InvestorQ : How to draw the market trend and trade accordingly?
Archita Jajjoo made post

How to draw the market trend and trade accordingly?

3 years ago

The most basic trend you need to understand and decipher is the market level trend. A quick look at the Nifty or Sensex chart along with higher tops, higher bottoms, MACDs and other technical indicators will give you a quick idea of where the Nifty could be headed. Once the trend is deciphered, you need to remember one basic thing. Indices are not stocks and hence a buy-on-dip or a sell-on-rises strategy will work best based on the underlying trend that you identify. Remember, once you identify trend, don’t every try to contradict the trend rule.

There is a very important thematic trend. Themes are a set of companies that tend to benefit or lose out due to some key development in the market. For example, when the RBI cuts rates then all rate sensitives like housing finance companies, NBFCs, banks, real estate companies and automobile companies tend to benefit due to cheaper credit. On the other hand when rural incomes are likely to pick up then all sectors like FMCG, two-wheelers, white goods that can benefit from rural demand tend to do very well. When you are trading a trend, you need to be very clear that you have interpreted and deciphered the trend properly before trying to play it.

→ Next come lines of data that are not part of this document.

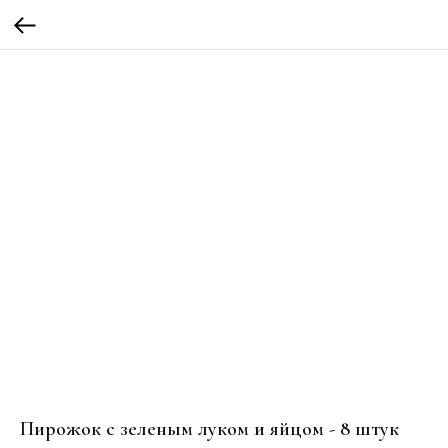
Пирожок с зеленым луком и яйцом - 8 штук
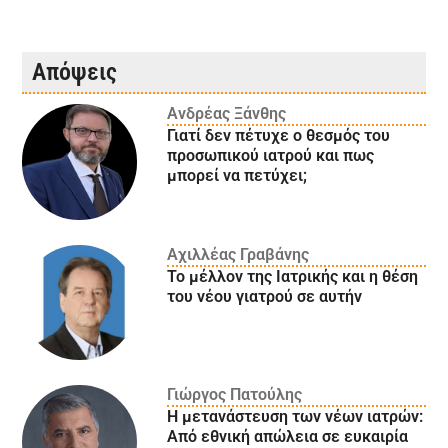
Απόψεις
Ανδρέας Ξάνθης
Γιατί δεν πέτυχε ο θεσμός του
προσωπικού ιατρού και πως
μπορεί να πετύχει;
Αχιλλέας Γραβάνης
Το μέλλον της Ιατρικής και η θέση
του νέου γιατρού σε αυτήν
Γιώργος Πατούλης
Η μετανάστευση των νέων ιατρών:
Aπό εθνική απώλεια σε ευκαιρία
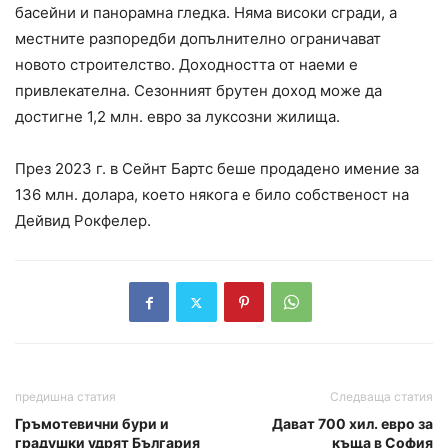
басейни и панорамна гледка. Няма високи сгради, а
местните разпоредби допълнително ограничават
новото строителство. Доходността от наеми е
привлекателна. Сезонният брутен доход може да
достигне 1,2 млн. евро за луксозни жилища.
През 2023 г. в Сейнт Бартс беше продадено имение за
136 млн. долара, което някога е било собственост на
Дейвид Рокфелер.
предишна статия
Следваща статия
Гръмотевични бури и
Дават 700 хил. евро за
градушки удрят България
къща в София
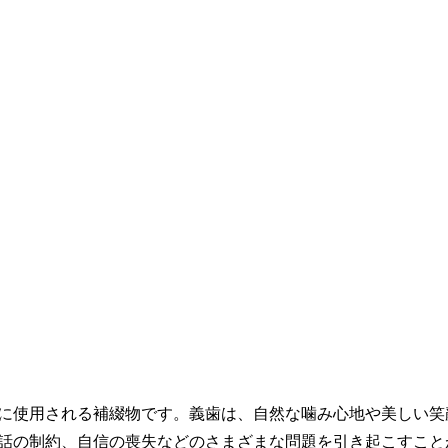
に使用される補綴物です。義歯は、自然な噛み心地や美しい笑
話の制約、自信の喪失などのさまざまな問題を引き起こすこと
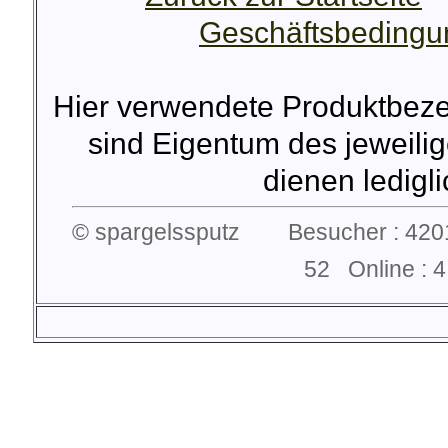
Geschäftsbeding
Hier verwendete Produktbez
sind Eigentum des jeweilig
dienen lediglic
© spargelssputz Besucher : 4201
52 Online :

Sectoral trends or industry trends are a lot simpler. You can refer to the performance of the sectoral indices on the BSE and NSE and that will give you enough ammunition to decide which sectors that you must play and in what direction. Normally, there are trends within the sectors like private banks within banks; four wheelers within automobiles, steel makers within metals etc. Trends in the sectors are a lot more visible because you can see the stimulus. For example, pick up in Chinese demand for steel will lead to a turnaround in demand for steel stocks in India. This is applicable across the industry.

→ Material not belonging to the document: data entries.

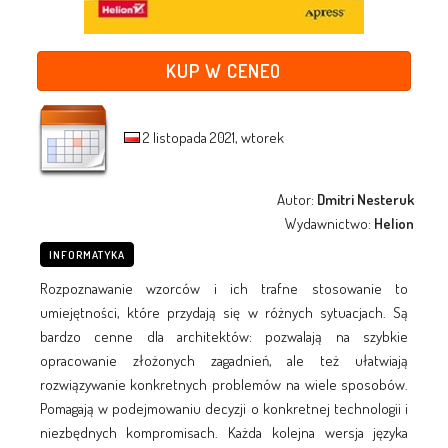
KUP W CENEO
2 listopada 2021, wtorek
Autor:
Dmitri Nesteruk
Wydawnictwo:
Helion
INFORMATYKA
Rozpoznawanie wzorców i ich trafne stosowanie to
umiejętności, które przydają się w różnych sytuacjach. Są
bardzo cenne dla architektów: pozwalają na szybkie
opracowanie złożonych zagadnień, ale też ułatwiają
rozwiązywanie konkretnych problemów na wiele sposobów.
Pomagają w podejmowaniu decyzji o konkretnej technologii i
niezbędnych kompromisach. Każda kolejna wersja języka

Stock specific trends are easy to spot and normally the impact can be gauged by higher volumes, new highs or new lows, institutional buying, analyst views etc. Such views can be helpful in identifying the trend for the short term as well as for the long term which means this intelligence can be used for trading and for investing. When it comes to stock specific trends, the market normally has a story to tell you and the onus is on you to decipher and play the story.

International trends also matter when you trade. When the IT stocks crashed in the US in 2000 or when realty stocks crashed in the US in 2008, the impact was felt across the world. These are relevant global trend that matter. Global trends are normally quite apparent and are limited to stocks that have strong global dependencies. The impact of stringent FDI regulations on pharma companies and the impact of Trump’s visa policies on the Indian IT industry are cases in point. There can be unrelated impacts too. When Volkswagen got embroiled in its diesel controversy in the US, it had its impact on diesel car makers in India as well as auto ancillary companies supplying components to auto companies globally.

Finally let us never forget the all important intraday trend in the stock. From a trader’s point of view there is all-important intraday trend. Interestingly, this is one area where you can attempt a contrarian approach with a specific logic. When a stock corrects too sharply or rises too sharply, you can spot a contrarian trend of these long positions unwinding or short positions covering, which will give an opportunity to play contrary. But such trades should eschew the overnight trend risk!